American college basketball season

The 2022–23 Wichita State Shockers men's basketball team represented Wichita State University in the 2022–23 NCAA Division I men's basketball season. The Shockers, led by third year head coach Isaac Brown, played their home games at Charles Koch Arena in Wichita, Kansas as members of the American Athletic Conference. They finished the season 16–14, 9–9 in AAC Play to finish in sixth place. They defeated Tulsa in the first round of the AAC tournament before losing in the second round to Tulane.

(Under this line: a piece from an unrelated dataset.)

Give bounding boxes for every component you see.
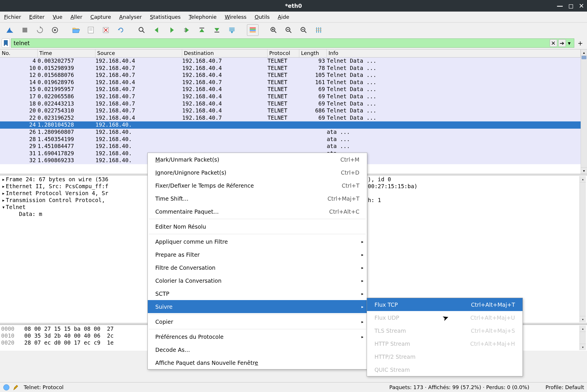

On March 12, 2023, the school fired head coach Isaac Brown. On March 22, the school named Oral Roberts head coach Paul Mills the team's new head coach.

==Previous season==
The Shockers finished the 2021–22 season 15–13, 6–9 in AAC play to finish in seventh place. They lost in the first round of the AAC tournament to Tulsa.

==Offseason==

===Departures===

Departures
| Name | Number | Pos. | Height | Weight | Year | Hometown | Reason for departure |
|---|---|---|---|---|---|---|---|
| Dexter Dennis | 0 | G | 6'5" | 210 | Senior | Baker, LA | Graduate transferred to Texas A&M |
| Tyson Etienne | 1 | G | 6'2" | 203 | Junior | Englewood, NJ | Declare for 2022 NBA draft |
| Chaunce Jenkins | 2 | G | 6'4" | 175 | Sophomore | Newport News, VA | Transferred to Old Dominion |
| Ricky Council IV | 4 | G | 6'6" | 204 | Sophomore | Durham, NC | Transferred to Arkansas |
| Clarence Jackson | 5 | F | 6'7" | 223 | Junior | Dublin, GA | Transferred to Jacksonville State |
| Steele Gaston-Chapman | 12 | G | 6'1" | 185 | Sophomore | Wichita, KS | Walk-on; transferred to Hutchinson CC |
| Qua Grant | 22 | G | 6'1" | 195 | Senior | DeSoto, TX | Graduate transferred to Sam Houston State |
| Morris Udeze | 24 | F | 6'8" | 245 | Senior | Houston, TX | Graduate transferred to New Mexico |
| Joe Pleasant | 32 | F | 6'7" | 231 | Senior | Overland Park, KS | Transferred to Abilene Christian |

===Incoming transfers===

Incoming transfers
| Name | Number | Pos. | Height | Weight | Year | Hometown | Previous school |
|---|---|---|---|---|---|---|---|
| Xavier Bell | 0 | G | 6'3" | 185 | Sophomore | Wichita, KS | Drexel |
| Colby Rogers | 4 | G | 6'4" | 184 | Junior | Covington, GA | Siena |
| Jaron Pierre Jr. | 5 | G | 6'5" | 182 | Sophomore | New Orleans, LA | Southern Miss |
| Jaykwon Walton | 10 | G | 6'7" |  | Junior | Columbus, OH | Shelton State CC |
| Melvion Flanagan | 12 | G | 5'10" | 170 | Sophomore | Alexandria | Walk-on; Mississippi Gulf Coast CC |
| Quincy Ballard | 15 | C | 7'0" | 240 | Sophomore | Syracuse, NY | Florida State |
| Shammah Scott | 22 | G | 6'2" | 180 | Sophomore | Cleveland, OH | Northwest Florida State College |
| Gus Okafor | 23 | G/F | 6'6" | 230 | Senior | Baltimore, MD | Southeastern Louisiana |
| James Rojas | 33 | F | 6'8" | 220 | Senior | Jamestown, NY | Alabama |
| Isaiah Poor Bear-Chandler | 44 | F | 6'9" | 250 | Senior | Omaha, NE | Omaha |

===Recruiting classes===

==== 2022 recruiting class ====
There were no incoming recruits for the class of 2022.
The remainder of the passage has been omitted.